State v. Gordon, 12 N.C. App. 38 (1971)

July 14, 1971 · North Carolina Court of Appeals · No. 7117SC406
12 N.C. App. 38

STATE OF NORTH CAROLINA v. ROBERT RAY GORDON

No. 7117SC406

(Filed 14 July 1971)

Appeal by defendant from Seay, Judge, 12 January 1971 Session of Superior Court held in Surry County.

The defendant, Robert Ray Gordon, was charged in a two-count bill of indictment, proper in form, with felonious breaking and entering and felonious larceny.

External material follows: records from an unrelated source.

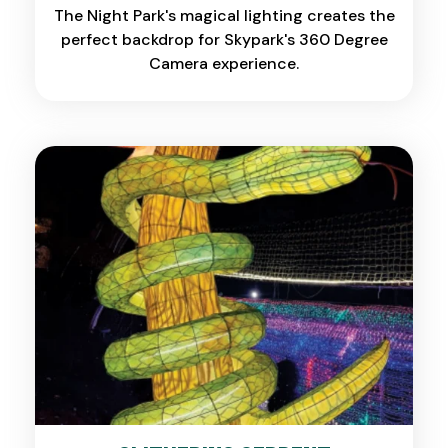
The Night Park's magical lighting creates the
perfect backdrop for Skypark's 360 Degree
Camera experience.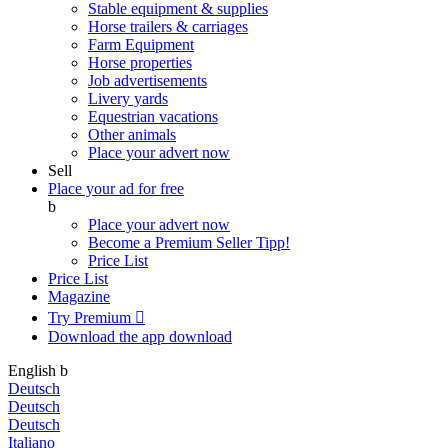
Stable equipment & supplies
Horse trailers & carriages
Farm Equipment
Horse properties
Job advertisements
Livery yards
Equestrian vacations
Other animals
Place your advert now
Sell
Place your ad for free
b
Place your advert now
Become a Premium Seller
Tipp!
Price List
Price List
Magazine
Try Premium

Download the app
download
English
b
Deutsch
Deutsch
Deutsch
Italiano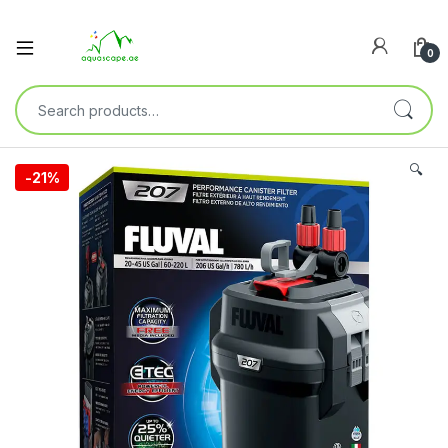
0
🔍
-
21%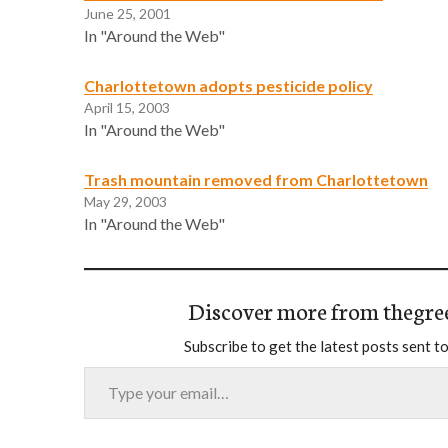
June 25, 2001
In "Around the Web"
Charlottetown adopts pesticide policy
April 15, 2003
In "Around the Web"
Trash mountain removed from Charlottetown
May 29, 2003
In "Around the Web"
Discover more from thegre
Subscribe to get the latest posts sent to
Type your email…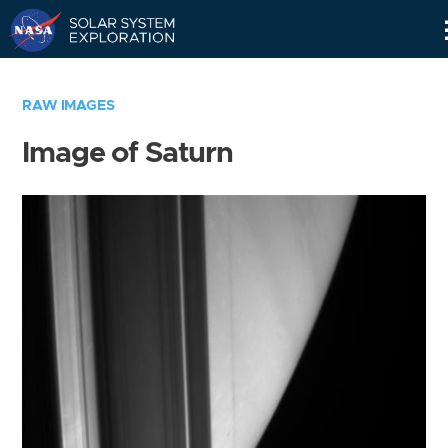
Skip
Navigation
RAW IMAGES
Image of Saturn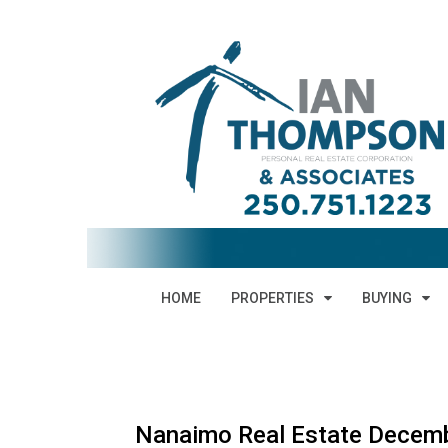
HOME
PROPERTIES
BUYING
Nanaimo Real Estate Decemb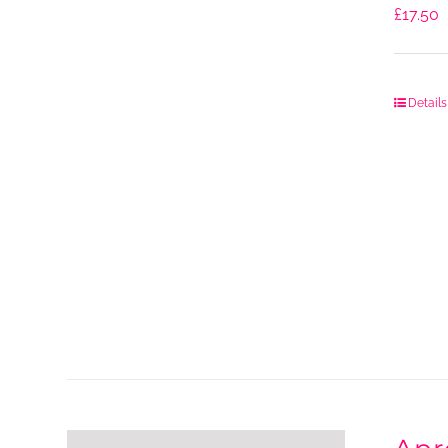
£
17.50
Details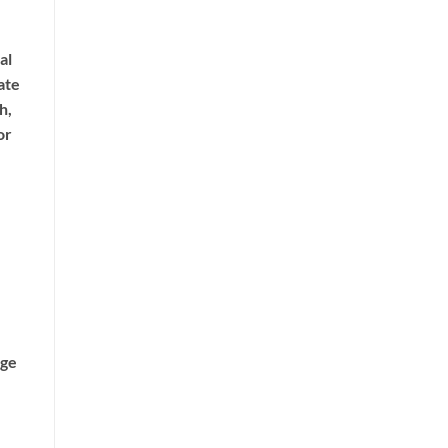
al
ate
h,
or
age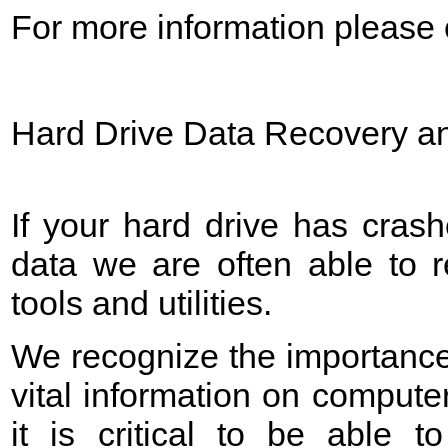
For more information please c
Hard Drive Data Recovery an
If your hard drive has crash
data we are often able to 
tools and utilities.
We recognize the importance
vital information on computer
it is critical to be able to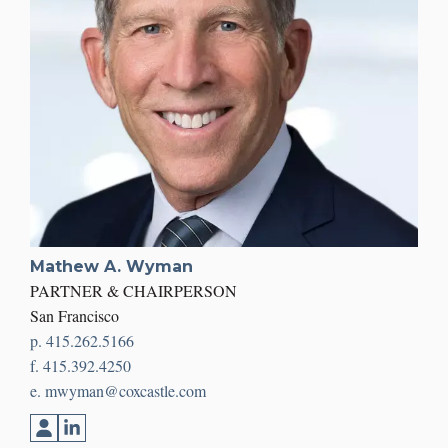
Mathew A. Wyman
PARTNER & CHAIRPERSON
San Francisco
p. 415.262.5166
f. 415.392.4250
e. mwyman@coxcastle.com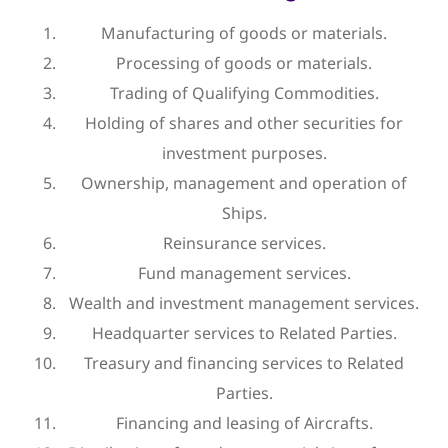
Manufacturing of goods or materials.
Processing of goods or materials.
Trading of Qualifying Commodities.
Holding of shares and other securities for
investment purposes.
Ownership, management and operation of
Ships.
Reinsurance services.
Fund management services.
Wealth and investment management services.
Headquarter services to Related Parties.
Treasury and financing services to Related
Parties.
Financing and leasing of Aircrafts.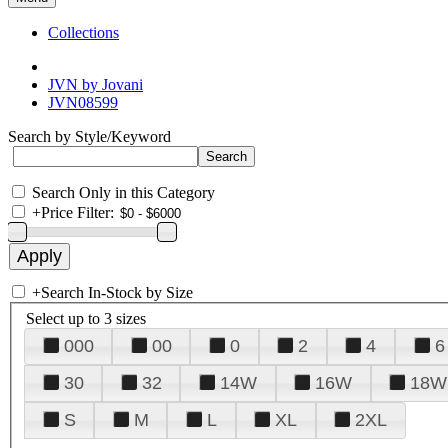
Collections
JVN by Jovani
JVN08599
Search by Style/Keyword
Search Only in this Category
+
Price Filter:
+
Search In-Stock by Size
Select up to 3 sizes
000
00
0
2
4
6
30
32
14W
16W
18W
S
M
L
XL
2XL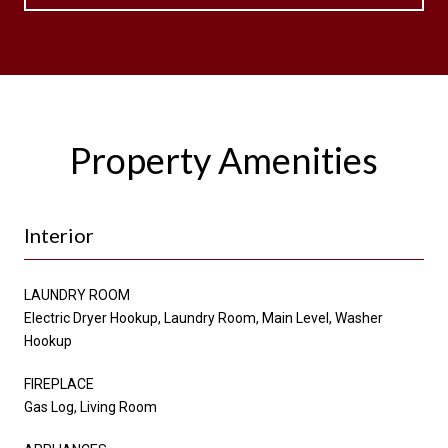
Property Amenities
Interior
LAUNDRY ROOM
Electric Dryer Hookup, Laundry Room, Main Level, Washer
Hookup
FIREPLACE
Gas Log, Living Room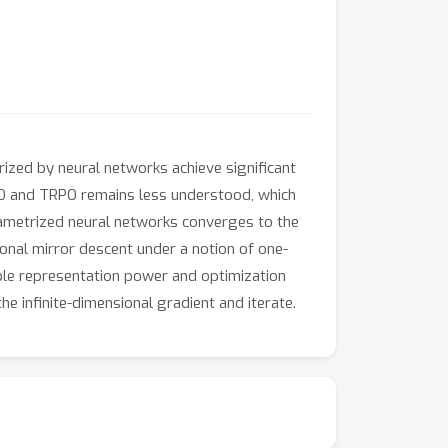
rized by neural networks achieve significant
PO and TRPO remains less understood, which
rametrized neural networks converges to the
sional mirror descent under a notion of one-
rable representation power and optimization
 infinite-dimensional gradient and iterate.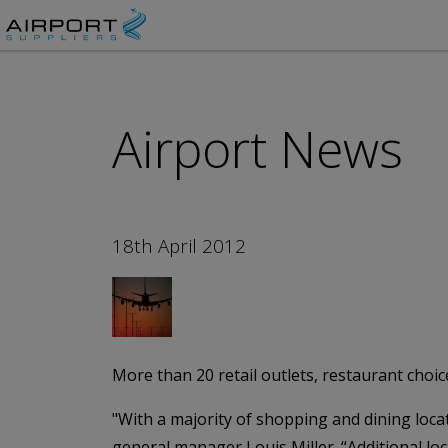
Airport News
18th April 2012
More than 20 retail outlets, restaurant choi
"With a majority of shopping and dining locat
general manager Louis Miller. “Additional l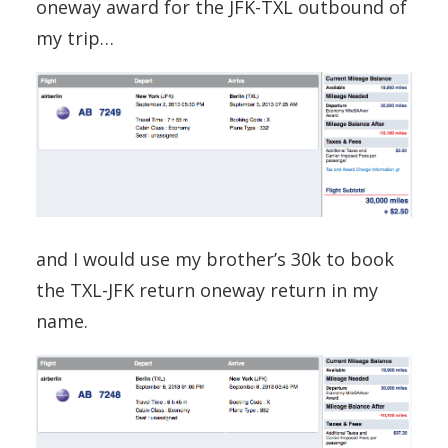
oneway award for the JFK-TXL outbound of
my trip…
and I would use my brother’s 30k to book
the TXL-JFK return oneway return in my
name.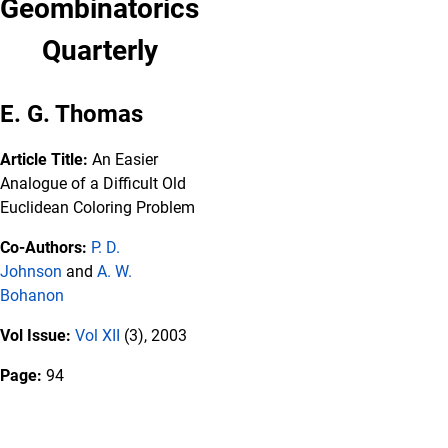
Geombinatorics
Quarterly
E. G. Thomas
Article Title:
An Easier
Analogue of a Difficult Old
Euclidean Coloring Problem
Co-Authors:
P. D.
Johnson
and
A. W.
Bohanon
Vol Issue:
Vol XII
(3), 2003
Page:
94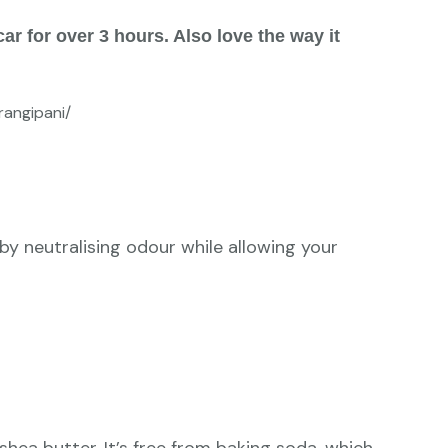
ar for over 3 hours. Also love the way it
angipani/
by neutralising odour while allowing your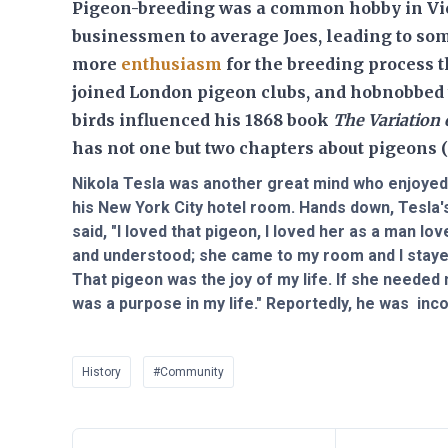
Pigeon-breeding was a common hobby in Vic
businessmen to average Joes, leading to som
more
enthusiasm
for the breeding process 
joined London pigeon clubs, and hobnobbed 
birds influenced his 1868 book
The Variation
has not one but two chapters about pigeons (
Nikola Tesla was another great mind who enjoyed 
his New York City hotel room. Hands down, Tesla
said, "I loved that pigeon, I loved her as a man l
and understood; she came to my room and I stayed 
That pigeon was the joy of my life. If she needed 
was a purpose in my life." Reportedly, he was inco
History
#Community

Upon defendant’s plea of not guilty, the State offered evidence tending to establish the following facts: On 31 May 1970, Dowell Brothers store, located at the intersection of Highway 601 and Forest Drive near the Town of Mount Airy, was broken into and a quantity of cigarettes having a value of $1,400 to $1,500 was taken therefrom. Deputy Sheriff Wallace Creed was traveling south on Highway 601 at 5:45 a.m. on 31 May 1970. As he passed Dowell Brothers store he saw a 1961 Buick parked over on Forest Drive southwest of the store with the trunk open. The Buick was located 60 feet from the store. He saw the defendant, Robert Ray Gordon, standing near the car and immediately stopped his vehicle and started backwards. While he was backing, the defendant slammed the trunk lid closed and went into the woods on the west side of Forest Drive. Deputy Sheriff Creed then looked toward the store and saw a man, later identified as Joe Bill Puckett, coming out of the stockroom door. There were four cases of cigarettes in the door. Puckett ran toward the Buick parked on Forest Drive and ran into the woods previously entered by the defendant, Gordon. Deputy Sheriff Creed got out of his automobile, shouted for them to stop, and fired his gun at them. Shortly thereafter, Deputy Sheriff Creed called in bloodhounds and caught Joe Bill Puckett. Eight cases of cigarettes were found in the trunk of the Buick bearing the Dowell Brothers store stamp. The defendant was taken into custody around noon of 31 May 1970.

The defendant offered no evidence. The record discloses that the jury found the defendant guilty of felonious breaking and entering, a violation of G.S. 14-54. From a judgment entered on the verdict imposing a prison sentence of six to eight years, the defendant appealed.

*39 Attorney General Robert Morgan and Assistant Attorney General Robert G. Webb for the State.

Gardner & Gardner by Carroll F. Gardner for defendant appellant.

HEDRICK, Judge.

By his one assignment of error, the defendant contends that the trial judge violated the provisions of G.S. 1-180 in his charge to the jury by failing to give equal stress to the contentions of the defendant and the State. Although the defendant cross-examined the State’s witnesses, he presented no evidence of his own.

Prom a careful reading of the charge in light of the fact that all of the evidence offered at the trial was presented by the State, it is our opinion that the court did not violate the requirements of G.S. 1-180, but gave adequate stress to the contentions of the defendant and the State. State v. Smith, 238 N.C. 82, 76 S.E. 2d 363 (1953) ; State v. Roman, 235 N.C. 627, 70 S.E. 2d 857 (1952).

In the trial below we find no error.

No error.

Chief Judge Mallard and Judge Campbell concur.